The story of MiniPlasma is less about the specific technical mechanics of HsmOsBlockPlaceholderAccess and more about what happens when a vulnerability fix either does not land correctly or does not survive the patching lifecycle intact. CVE-2020-17103 was reported by one of the most credible vulnerability researchers in the industry, assigned a formal identifier, and listed as patched. Six years of security operations decisions were made on the assumption that the fix held.

The fact that the same PoC code works today without modification is a specific kind of failure mode that is difficult to detect through normal patching verification. Most organizations verify that patches are installed. Very few verify that the specific behavior the patch was meant to correct has actually been corrected in the running binaries. The gap between those two things is exactly the gap that MiniPlasma fell into.

The cldflt.sys driver has now been a source of exploited Windows privilege escalation across at least two distinct incidents in the last six months. In December 2025, threat actors exploited CVE-2025-62221 in the same component before Microsoft detected and patched it. In May 2026, MiniPlasma demonstrates a second unpatched exploitable condition in the same driver. Drivers that mediate between user-mode file operations and kernel storage semantics — particularly those involved in the placeholder and sync machinery used by cloud storage integrations — tend to be complex, stateful, and difficult to audit exhaustively. cldflt.sys is a reasonable candidate for further focused research, both by the security community and by Microsoft's own engineering teams.
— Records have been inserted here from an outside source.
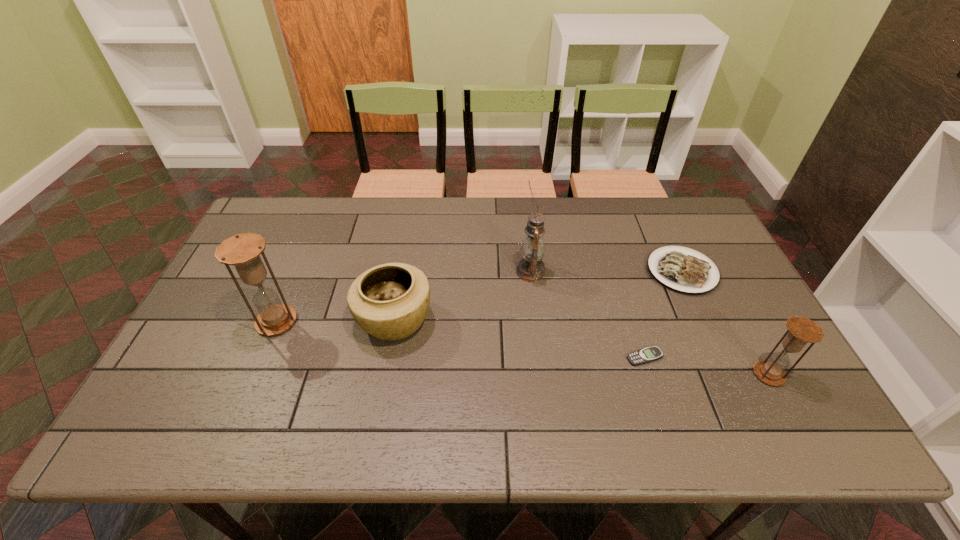 The height and width of the screenshot is (540, 960). Identify the location of the shortest object. (646, 355).

Find the location of a particular element. The width and height of the screenshot is (960, 540). free region located on the left of the leftmost object is located at coordinates [234, 321].

At what (x,y) coordinates should I click in order to perform the action: click on free location located 0.340m on the back of the right hourglass. Please return your answer as a coordinate pair (x, y). Looking at the image, I should click on (711, 267).

Find the location of a particular element. This screenshot has height=540, width=960. vacant space located 0.160m on the left of the second shortest object is located at coordinates (589, 271).

What are the coordinates of `blank space located 0.090m on the back of the fourth object from right to left` in the screenshot? It's located at (527, 240).

The height and width of the screenshot is (540, 960). Find the location of `free space located on the back of the fifth object from right to left`. free space located on the back of the fifth object from right to left is located at coordinates (407, 248).

Identify the location of free spot located on the right of the beeper. The height and width of the screenshot is (540, 960). (751, 357).

Find the location of a particular element. This screenshot has width=960, height=540. object that is at the near edge is located at coordinates (802, 330).

At what (x,y) coordinates should I click in order to perform the action: click on object that is at the left edge. Please return your answer as a coordinate pair (x, y). This screenshot has height=540, width=960. Looking at the image, I should click on (243, 251).

This screenshot has height=540, width=960. Identify the location of hourglass positioned at the right edge. (802, 330). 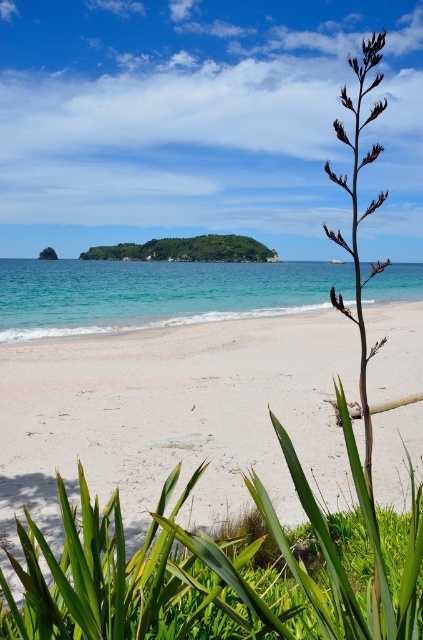 You are standing at point (104,253) and want to walk to the ocean. Which direction should you move relative to point (62,422)?

You should move towards point (62,422) because it is in front of point (104,253), so moving towards it will lead you closer to the ocean.

You are standing on the white sandy beach at center and want to walk to the green leafy island at center. Which path would require walking a shorter distance?

The white sandy beach at center is thinner than the green leafy island at center, so the path to the green leafy island at center is wider. However, since both are at the same center position, the distance to reach either would be the same. You need to clarify your direction or target location. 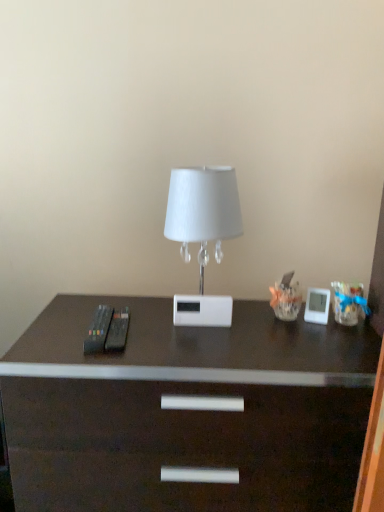 Question: Could you tell me if dark wood desk at center is facing white glossy lamp at center?

Choices:
 (A) no
 (B) yes

Answer: (A)

Question: From the image's perspective, is dark wood desk at center on white glossy lamp at center?

Choices:
 (A) no
 (B) yes

Answer: (A)

Question: Considering the relative sizes of dark wood desk at center and white glossy lamp at center in the image provided, is dark wood desk at center bigger than white glossy lamp at center?

Choices:
 (A) yes
 (B) no

Answer: (A)

Question: From a real-world perspective, is dark wood desk at center below white glossy lamp at center?

Choices:
 (A) no
 (B) yes

Answer: (B)

Question: Is dark wood desk at center behind white glossy lamp at center?

Choices:
 (A) yes
 (B) no

Answer: (B)

Question: Is dark wood desk at center not within white glossy lamp at center?

Choices:
 (A) no
 (B) yes

Answer: (B)

Question: Is white glossy lamp at center at the right side of dark wood desk at center?

Choices:
 (A) yes
 (B) no

Answer: (A)

Question: Does white glossy lamp at center contain dark wood desk at center?

Choices:
 (A) no
 (B) yes

Answer: (A)

Question: Is white glossy lamp at center positioned behind dark wood desk at center?

Choices:
 (A) no
 (B) yes

Answer: (B)

Question: From the image's perspective, is white glossy lamp at center over dark wood desk at center?

Choices:
 (A) no
 (B) yes

Answer: (B)

Question: Does white glossy lamp at center have a lesser width compared to dark wood desk at center?

Choices:
 (A) no
 (B) yes

Answer: (B)

Question: Is white glossy lamp at center outside dark wood desk at center?

Choices:
 (A) no
 (B) yes

Answer: (B)

Question: Is dark wood desk at center bigger or smaller than white glossy lamp at center?

Choices:
 (A) big
 (B) small

Answer: (A) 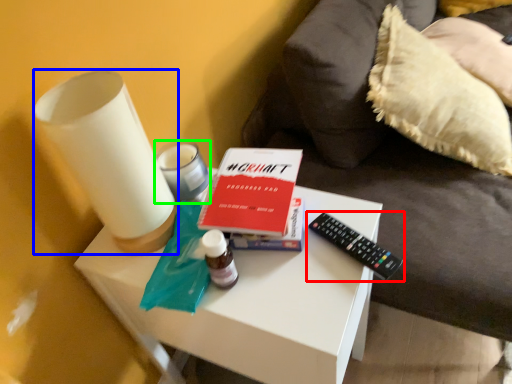 Question: Which object is positioned closest to remote control (highlighted by a red box)? Select from candle holder (highlighted by a blue box) and candle holder (highlighted by a green box).

Choices:
 (A) candle holder
 (B) candle holder

Answer: (B) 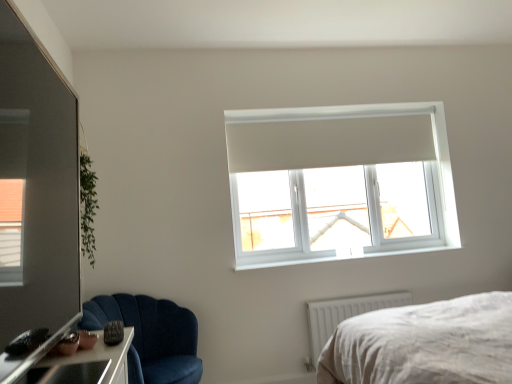 You are a GUI agent. You are given a task and a screenshot of the screen. Output one action in this format:
    pyautogui.click(x=<x>, y=<y>)
    Task: Click on the vacant area on top of white plastic radiator at lower right (from a real-world perspective)
    This screenshot has width=512, height=384.
    Given the screenshot: What is the action you would take?
    pyautogui.click(x=360, y=292) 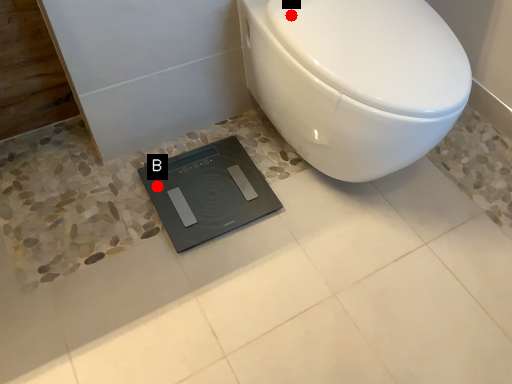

The timing of this disclosure relative to the researcher's ongoing conflict with Microsoft is clearly deliberate. Chaotic Eclipse has structured the disclosure calendar around the June Patch Tuesday deadline, explicitly telegraphing that more releases are coming. Whether that pressure translates into faster vendor response or simply more exposed attack surface for defenders to manage without patches is the operative question. Based on the trajectory of the earlier Defender disclosures, it is safest to assume the latter and plan accordingly.